Diesen Gedankengang kann man beim Hören des dritten Satzes von tria ex uno absolut nachvollziehen, denn dieser Teil besticht vor allem durch die ebenerwähnte Dramaturgie der Klänge. Durch die verschiedenen mikrotonalen Klangfelder, die typisch für das Schaffen von Georg Friedrich Haas sind, fühlt man sich als Hörer auf einer klanglichen Entdeckungsreise durch diverse Schwebungen und Reibungen der Obertonstrukturen. Damit man aber den Boden unter den Füßen nicht verliert, baut der Komponist verschiedene Motive, wie zum Beispiel expressive Repetitionen am Klavier, ein. Dieses Werk, das exzellent von Mitgliedern des öenm (Österreichisches Ensemble für Neue Musik), geleitet von Michel Galante interpretiert wurde, präsentierte an diesem Abend einen ersten kleinen Einblick in die Klangwelt von Georg Friedrich Haas.

 

Einen Ausflug in die Klangvorstellungen des Förderpreisträgers Aureliano Cattaneo (*1974) wurde mit seinem Werk Canto für Ensemble (2011) unternommen. Der Komponist selber beschreibt sein Werk im Programm als eine Art Suche nach der Kontinuität der gesungenen Note. Zum Einen resultiert diese Suche in einer langen Spanne und zum Anderen im Zusammenfügen von Fragmenten. Vor allem die erste Herangehensweise bildet die Hautthematik dieses Stückes. Die langen Melodielinien, die stark in der ersten Hälfte von Canto hörbar sind, werden von verschiedenen expressiven Bewegungen unterstützt, verstärkt oder gar unterbrochen. Ein weiteres Mittel der Untermalung dieser Linien stellt die Verwendung eines im Innenraum präparierten Klavieres dar. Am Ende des Stückes übernehmen die rhythmischen Bewegungen, die vor allem im Saxophon zu hören sind, gegenüber der langen Spannweite der Melodien überhand und werden bis zum Schluss motivisch weiterentwickelt.

 

Auch wenn der gebürtige Italiener Aureliano Cattaneo, der in Madrid lebt und in Barcelona unterrichtet, in Österreich noch keine große Bekanntheit errungen hat, so ist er ein würdiger Förderpreisträger, auf dessen zukünftige Projekte man sehr gespannt sein darf.

 

Den Abschluss und den Höhepunkt dieses Preisträgerkonzertes bildete ...wie stille brannte das Licht für Sopran und Kammerorchester (2009) von Georg Friedrich Haas. Neben dem öenm. (Österreichisches Ensemble für Neue Musik) unter der Leitung von Michel Galante muss man bei diesem Werk vor allem der Sopranistin Sarah Wegener allerhöchste Hochachtung für ihre musikalische Leistung entgegenbringen. Das Konzept des Komponisten ist es in den instrumentalen Teilstücken die Gesangsstimme wie ein Instrument als Teil des Ensembles zu verwenden und hierbei musste mikrotonale Teiltöne von Obertonakkorden exakt intonieren. Diese große Schwierigkeit meisterte Sarah Wegener mit Bravour und das Klangergebnis, wenn sich der Gesang perfekt mit der Obertonstruktur des Kammerorchester vermischte, war absolut atemberaubend. Ähnlich wie beim dritten Satz von tria ex uno konnte man sich in diesen typischen Haas´schen Klängen verlieren.
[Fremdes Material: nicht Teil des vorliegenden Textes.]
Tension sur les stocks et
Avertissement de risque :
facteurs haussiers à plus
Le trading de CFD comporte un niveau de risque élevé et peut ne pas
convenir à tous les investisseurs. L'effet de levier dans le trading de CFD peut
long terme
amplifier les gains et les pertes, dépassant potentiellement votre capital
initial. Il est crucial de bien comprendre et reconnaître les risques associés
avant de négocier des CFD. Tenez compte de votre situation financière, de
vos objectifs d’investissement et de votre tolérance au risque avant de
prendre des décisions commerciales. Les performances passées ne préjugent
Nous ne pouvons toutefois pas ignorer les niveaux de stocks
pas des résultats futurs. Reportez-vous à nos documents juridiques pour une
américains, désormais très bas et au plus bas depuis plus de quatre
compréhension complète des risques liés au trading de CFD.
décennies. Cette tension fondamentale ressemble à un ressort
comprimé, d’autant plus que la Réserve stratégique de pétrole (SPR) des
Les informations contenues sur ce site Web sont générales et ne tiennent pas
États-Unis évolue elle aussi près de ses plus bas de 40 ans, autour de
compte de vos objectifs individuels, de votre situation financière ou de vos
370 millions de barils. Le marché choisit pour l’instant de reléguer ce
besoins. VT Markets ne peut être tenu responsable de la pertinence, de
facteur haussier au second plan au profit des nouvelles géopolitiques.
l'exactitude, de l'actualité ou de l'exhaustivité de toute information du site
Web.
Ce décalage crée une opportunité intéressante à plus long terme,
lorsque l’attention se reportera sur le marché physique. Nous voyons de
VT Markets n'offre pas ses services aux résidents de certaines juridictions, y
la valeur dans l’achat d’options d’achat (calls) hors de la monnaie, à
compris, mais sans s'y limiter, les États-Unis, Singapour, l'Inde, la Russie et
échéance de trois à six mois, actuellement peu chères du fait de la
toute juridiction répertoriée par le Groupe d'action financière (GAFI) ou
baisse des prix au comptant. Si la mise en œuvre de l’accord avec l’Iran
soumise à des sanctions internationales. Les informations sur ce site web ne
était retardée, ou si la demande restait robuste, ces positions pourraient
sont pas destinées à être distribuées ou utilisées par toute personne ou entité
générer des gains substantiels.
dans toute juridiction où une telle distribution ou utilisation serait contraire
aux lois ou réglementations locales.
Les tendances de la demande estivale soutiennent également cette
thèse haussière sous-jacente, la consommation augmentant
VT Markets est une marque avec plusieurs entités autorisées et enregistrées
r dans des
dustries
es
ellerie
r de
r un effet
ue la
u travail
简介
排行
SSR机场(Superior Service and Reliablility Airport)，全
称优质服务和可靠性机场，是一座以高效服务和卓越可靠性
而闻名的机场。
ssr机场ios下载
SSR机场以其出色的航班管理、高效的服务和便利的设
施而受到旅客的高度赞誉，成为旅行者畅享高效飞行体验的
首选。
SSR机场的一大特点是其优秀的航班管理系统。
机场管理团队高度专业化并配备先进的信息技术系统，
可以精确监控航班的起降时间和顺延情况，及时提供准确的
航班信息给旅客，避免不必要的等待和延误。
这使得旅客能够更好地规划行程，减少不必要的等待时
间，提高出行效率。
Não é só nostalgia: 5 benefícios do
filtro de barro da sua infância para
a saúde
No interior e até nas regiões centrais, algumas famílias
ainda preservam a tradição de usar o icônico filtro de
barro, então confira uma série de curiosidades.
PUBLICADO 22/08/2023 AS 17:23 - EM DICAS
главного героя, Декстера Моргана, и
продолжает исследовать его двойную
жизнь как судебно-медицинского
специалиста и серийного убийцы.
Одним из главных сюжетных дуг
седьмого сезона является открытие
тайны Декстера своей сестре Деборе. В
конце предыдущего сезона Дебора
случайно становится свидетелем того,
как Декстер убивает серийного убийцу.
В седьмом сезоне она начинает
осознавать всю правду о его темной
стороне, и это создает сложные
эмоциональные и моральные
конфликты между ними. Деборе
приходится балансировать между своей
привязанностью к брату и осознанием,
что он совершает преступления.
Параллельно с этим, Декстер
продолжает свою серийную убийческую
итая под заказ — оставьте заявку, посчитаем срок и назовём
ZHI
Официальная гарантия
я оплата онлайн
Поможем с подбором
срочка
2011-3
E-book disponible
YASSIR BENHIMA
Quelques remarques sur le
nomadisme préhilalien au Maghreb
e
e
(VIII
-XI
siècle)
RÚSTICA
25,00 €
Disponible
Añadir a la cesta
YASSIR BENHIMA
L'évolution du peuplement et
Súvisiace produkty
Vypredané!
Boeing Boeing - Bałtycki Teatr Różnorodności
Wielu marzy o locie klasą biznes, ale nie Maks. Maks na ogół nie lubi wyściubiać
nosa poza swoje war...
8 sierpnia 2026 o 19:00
Doch die Stimme wird nicht nur als Teil des Instrumentariums verwendet, sondern wird bei den Stücken Nr. 2, 4, 5 und 7, denen Gedichte von Georg Trakl, Theodor Storm, August Stramm und Else Lasker-Schüler zugrunde liegen, verhältnismäßig konventionell an den Text gekoppelt. Vor allem die Emotionen und die Kraft dieser literarischen Werke werden von der melodischen Gestaltung der Gesangslinie sehr stark hervorgehoben.

 

Das Publikum dankte den Interpreten für diesen musikalisch sehr aufregenden Abend und für die Verwirklichung dieser wunderbaren klanglichen Träume von Georg Friedrich Haas und Aureliano Cattaneo mit tosendem und minutenlangem Applaus.